I was seeking any object, any small scrap of paper or cloth, that the intruders—or whoever had given them access to the passageways—might have let drop. I also sought the point where the two traitorous louts had entered.
I found nothing that they might have left behind. But I did find the way they’d come in—through one of the tunnels that ran beneath the hill on which Isenhalla stood. There were four such tunnels leading into the passageways, one for each of the four directions. For as long as I could remember, each of the thick steel doors at the ends of those tunnels had been sealed with a bar and a heavy lock—a lock to which only my father and Hauk had a key.
Someone had cut the lock on the west entry. Knowing Hauk’s men would arrive shortly, I removed the mask and became once again the damaged Prince Valbrand. When three soldiers appeared, I gave two of them orders to stand watch, cautioning them not to touch the door, the lock or the walls. I sent the third man back to Hauk, with a message that a technician should be sent to observe, photograph and dust for prints.
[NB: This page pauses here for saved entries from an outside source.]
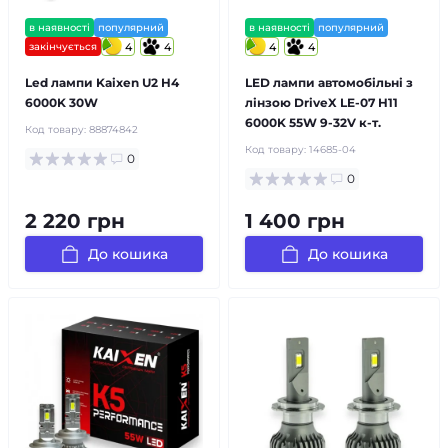
в наявності
популярний
в наявності
популярний
закінчується
4
4
4
4
Led лампи Kaixen U2 H4
LED лампи автомобільні з
6000K 30W
лінзою DriveX LE-07 H11
6000K 55W 9-32V к-т.
Код товару:
88874842
Код товару:
14685-04
0
0
2 220 грн
1 400 грн
До кошика
До кошика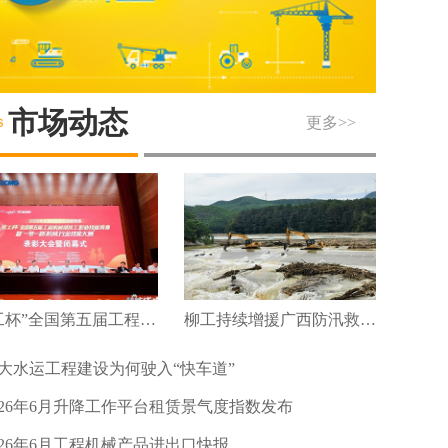
市场动态
更多>>
“徐工杯”全国第五届工程机械维修工职业技能竞赛暨“一带一路”机械行业技能大赛圆满落幕
柳工持续增援广西防汛救灾及灾后重建
大水运工程建设为何驶入“快车道”
026年6月升降工作平台租赁景气度指数发布
026年6月工程机械产品进出口快报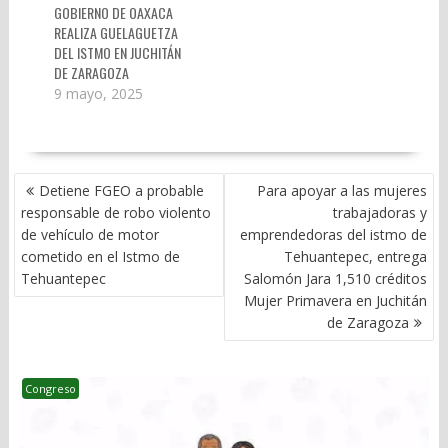
GOBIERNO DE OAXACA
REALIZA GUELAGUETZA
DEL ISTMO EN JUCHITÁN
DE ZARAGOZA
9 mayo, 2025
NAVEGACIÓN
Detiene FGEO a probable
Para apoyar a las mujeres
DE
responsable de robo violento
trabajadoras y
ENTRADAS
de vehículo de motor
emprendedoras del istmo de
cometido en el Istmo de
Tehuantepec, entrega
Tehuantepec
Salomón Jara 1,510 créditos
Mujer Primavera en Juchitán
de Zaragoza
Congreso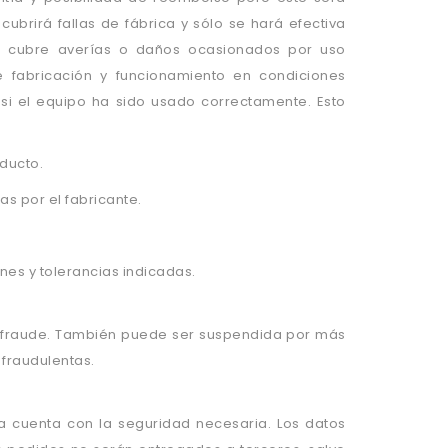
cubrirá fallas de fábrica y sólo se hará efectiva
o cubre averías o daños ocasionados por uso
e fabricación y funcionamiento en condiciones
 si el equipo ha sido usado correctamente. Esto
ducto.
s por el fabricante.
nes y tolerancias indicadas.
ifraude. También puede ser suspendida por más
 fraudulentas.
ía cuenta con la seguridad necesaria. Los datos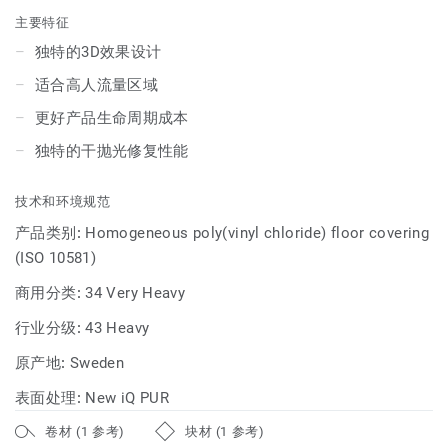
Eminent都能为客户创造明快和谐的地面解决方案。iQ
主要特征
Eminent不仅拥有iQ系列优异的产品性能，也能够创造出提高
独特的3D效果设计
用户幸福感的具有美感的空间体验。
适合高人流量区域
更好产品生命周期成本
独特的干抛光修复性能
技术和环境规范
产品类别:
Homogeneous poly(vinyl chloride) floor covering
(ISO 10581)
商用分类:
34 Very Heavy
行业分级:
43 Heavy
原产地:
Sweden
表面处理:
New iQ PUR
卷材 (1 参考)
块材 (1 参考)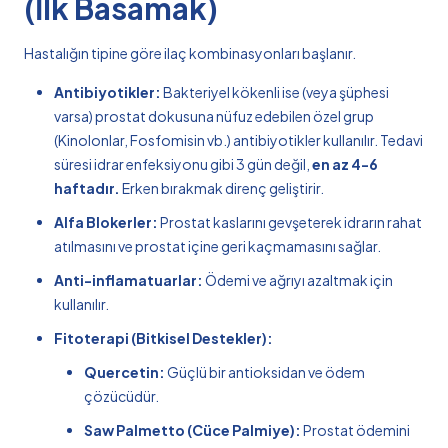
(İlk Basamak)
Hastalığın tipine göre ilaç kombinasyonları başlanır.
Antibiyotikler:
Bakteriyel kökenli ise (veya şüphesi
varsa) prostat dokusuna nüfuz edebilen özel grup
(Kinolonlar, Fosfomisin vb.) antibiyotikler kullanılır. Tedavi
süresi idrar enfeksiyonu gibi 3 gün değil,
en az 4-6
haftadır.
Erken bırakmak direnç geliştirir.
Alfa Blokerler:
Prostat kaslarını gevşeterek idrarın rahat
atılmasını ve prostat içine geri kaçmamasını sağlar.
Anti-inflamatuarlar:
Ödemi ve ağrıyı azaltmak için
kullanılır.
Fitoterapi (Bitkisel Destekler):
Quercetin:
Güçlü bir antioksidan ve ödem
çözücüdür.
Saw Palmetto (Cüce Palmiye):
Prostat ödemini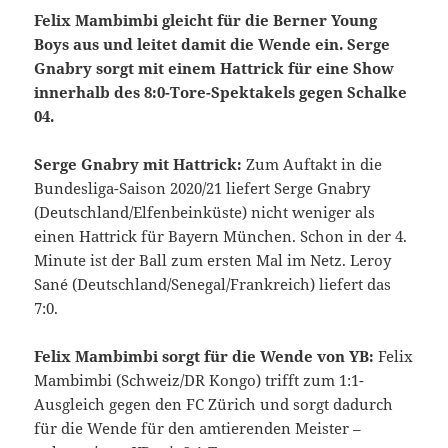
Felix Mambimbi gleicht für die Berner Young
Boys aus und leitet damit die Wende ein. Serge
Gnabry sorgt mit einem Hattrick für eine Show
innerhalb des 8:0-Tore-Spektakels gegen Schalke
04.
Serge Gnabry mit Hattrick:
Zum Auftakt in die
Bundesliga-Saison 2020/21 liefert Serge Gnabry
(Deutschland/Elfenbeinküste) nicht weniger als
einen Hattrick für Bayern München. Schon in der 4.
Minute ist der Ball zum ersten Mal im Netz. Leroy
Sané (Deutschland/Senegal/Frankreich) liefert das
7:0.
Felix Mambimbi sorgt für die Wende von YB:
Felix
Mambimbi (Schweiz/DR Kongo) trifft zum 1:1-
Ausgleich gegen den FC Zürich und sorgt dadurch
für die Wende für den amtierenden Meister –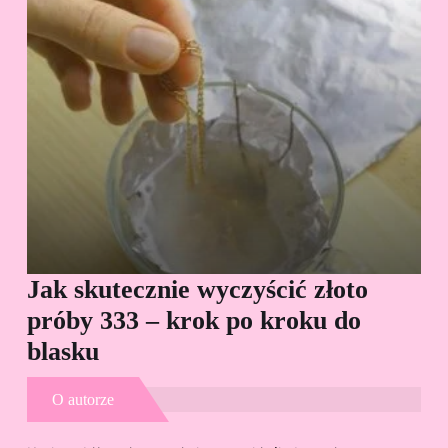
Jak skutecznie wyczyścić złoto
Cz
próby 333 – krok po kroku do
Sp
blasku
O autorze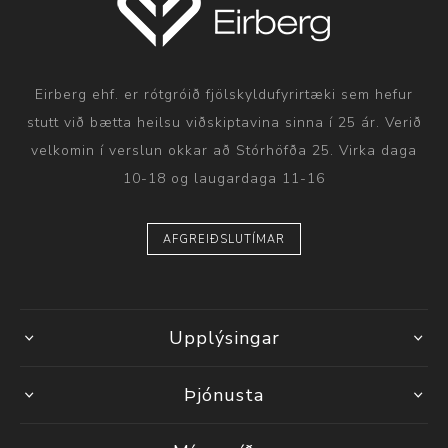
Eirberg ehf. er rótgróið fjölskyldufyrirtæki sem hefur
stutt við bætta heilsu viðskiptavina sinna í 25 ár. Verið
velkomin í verslun okkar að Stórhöfða 25. Virka daga
10-18 og laugardaga 11-16
AFGREIÐSLUTÍMAR
Upplýsingar
Þjónusta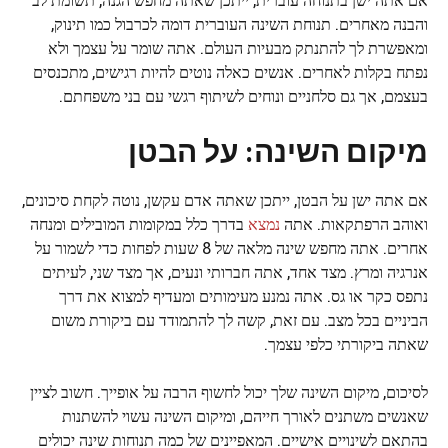
והבנה מאחרים. תנוחת השינה העוברית דומה לכרבול כמו תינוק,
ומאפשרת לך להתנתק מבעיות העולם. אתה שומר על עצמך ולא
נפתח בקלות לאחרים. אנשים כאלה נוטים להיות רגישים, מתכנסים
בעצמם, אך גם סלחניים ונוחים לשיתוף רגשי עם בני משפחתם.
מיקום השינה: על הבטן
אם אתה ישן על הבטן, ייתכן שאתה אדם עקשן, נוטה לקחת סיכונים,
ואוהב הרפתקאות. אתה
נמצא
בדרך כלל במקומות המובילים ומנחה
אחרים. אתה מחפש שינה מלאה של 8 שעות לפחות כדי לשמור על
אנרגיה ומרץ. מצד אחד, אתה חברותי ונעים, אך מצד שני, לעיתים
נתפס כקר או גס. אתה נמנע מעימותים ומעדיף למצוא את דרך
הביניים בכל מצב. עם זאת, קשה לך להתמודד עם ביקורת משום
שאתה ביקורתי כלפי עצמך.
לסיכום, מיקום השינה שלך יכול לחשוף הרבה על אופייך. חשוב לציין
שאנשים משתנים לאורך חייהם, ומיקום השינה עשוי להשתנות
בהתאם לשינויים אישיים. המאפיינים של כמה תנוחות שינה יכולים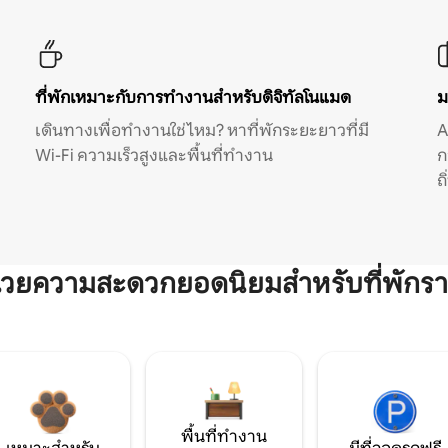
ที่พักเหมาะกับการทำงานสำหรับดิจิทัลโนแมด
ม
เดินทางเพื่อทำงานใช่ไหม? หาที่พักระยะยาวที่มี
A
Wi-Fi ความเร็วสูงและพื้นที่ทำงาน
ก
ถ
ำนวยความสะดวกยอดนิยมสำหรับที่พักรา
พื้นที่ทำงาน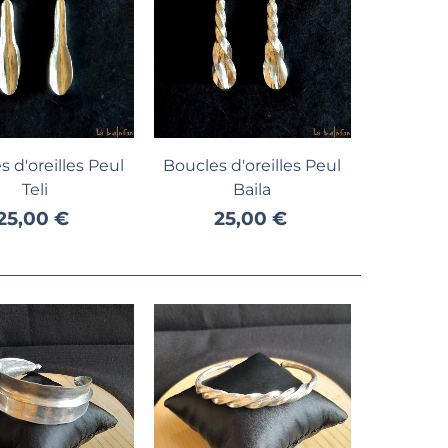
jouter au panier
Ajouter au panier
 d'oreilles Peul
Boucles d'oreilles Peul
Teli
Baila
25,00 €
25,00 €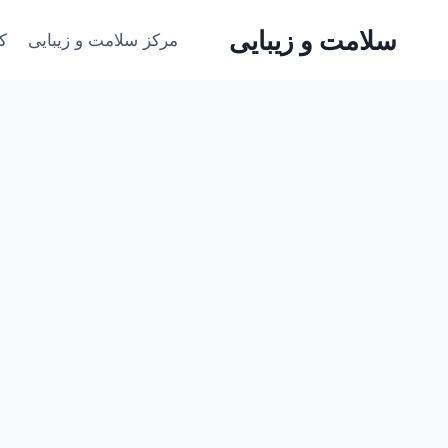
ازگشت
سلامت و زیبایی
ه
مرکز سلامت و زیبایی
ک
حتوا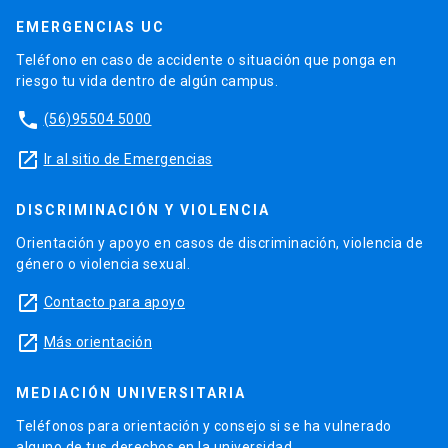
EMERGENCIAS UC
Teléfono en caso de accidente o situación que ponga en
riesgo tu vida dentro de algún campus.
phone
(56)95504 5000
launch
Ir al sitio de Emergencias
DISCRIMINACIÓN Y VIOLENCIA
Orientación y apoyo en casos de discriminación, violencia de
género o violencia sexual.
launch
Contacto para apoyo
launch
Más orientación
MEDIACIÓN UNIVERSITARIA
Teléfonos para orientación y consejo si se ha vulnerado
alguno de tus derechos en la universidad.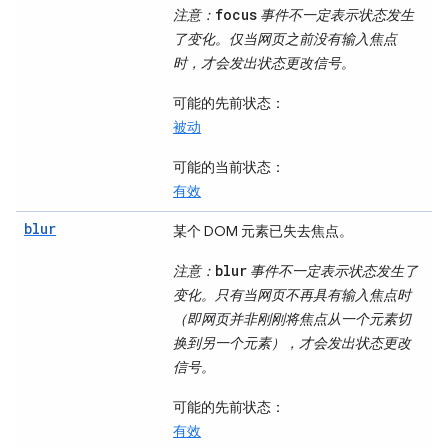
focus
注意
：
事件不一定表示状态发生
了变化。仅当网页之前没有输入焦点
时，才会发出状态更改信号。
可能的先前状态
：
被动
可能的当前状态
：
有效
blur
某个 DOM 元素已失去焦点。
blur
注意
：
事件不一定表示状态发生了
变化。只有当网页不再具有输入焦点时
（即网页并非刚刚将焦点从一个元素切
换到另一个元素），才会发出状态更改
信号。
可能的先前状态
：
有效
I had no idea where Hauk would find that technician. Any crime occurring in Isenhalla or on the palace grounds fell within the jurisdiction of the NIB—the National Investigative Bureau—which is roughly equivalent to the American FBI. But since an incident in the Helmouth Pass three months before, when Brit and Eric had been set upon by a team of traitor NIB agents—led by the man who’d pretended to be Brit’s friend, the now-vanished former Special Agent Jorund Sorenson—we held the NIB and its people under suspicion. Hauk would have to find some way other than the Bureau to test the entrance for prints and to run identity checks on the two prisoners. I knew he would solve the problem. Hauk was not only strong, intelligent and resilient. He was also unfailingly resourceful.
I left the soldiers to guard the west entrance, donned the mask again and checked the other three entry doors. All of them appeared undisturbed. By then, there were soldiers around every corner. And I had yet to find anything that the intruders might carelessly have left behind.
It occurred to me that my usefulness in the hidden corridors was ended—at least for the time being. So what now?
Should I return to Brit’s rooms, where I was almost certain to find a strategy session in progress: Brit and Eric and Hauk, deciding what the next move should be, debating whether to immediately inform Prince Medwyn and His Majesty that palace security had been dangerously breached—or to wait for a more reasonable hour?
No. I’d leave all that for now, I decided. There would no doubt be a formal meeting come daylight, in my father’s chambers. We’d go over everything in detail. Time enough to talk strategy then.
I began making my way back to my suite. I knew of passageways within the secret passageways, of hidden doors from hallway to hallway, entrances and exits that I would have wagered even my inquisitive little sister had yet to find. I used what I knew, easily avoiding the soldiers who swarmed everywhere.
And then, when I was nearly there, it came to me that I could not bear to return to my solitary, silent rooms.
Not yet.
I took a different turn, passed through other hidden doors. In no time I stood by the section of wall that could be opened to reveal the armoire entrance to the American’s room—and yes. I knew which room was hers.
After the ball, after her tears, after the dance that we shared…
It is not something I can explain. How she looked at me and saw it all. How knowing nothing, she saw everything. How in that look, in that one short dance, she gave me back something I had thought lost forever.
Was it hope?
Perhaps.
Hope destined to remain unfulfilled, but hope, nonetheless.
That night, the night we first met, it became imperative that I discover where she slept. I knew which servants I could trust—the ones who had indulged me as a boy and kept the secrets of my occasional follies as a youth. I asked and it was answered.
Once I knew which room, I knew which hidden entrance would lead me in there.
It was acceptable that I know it, I reasoned at the time. It was acceptable because I would never use that information. I would never actually seek the woman out in her room. It was enough, I told myself in those early hours right after the ball, to know where to find her. It was enough just to know where she slept.…
Ah, what lies a man will tell himself.
Chapter 6
“So, okay, Dulcie,” I said to myself, standing in the middle of the room with all the lights on. “What now?”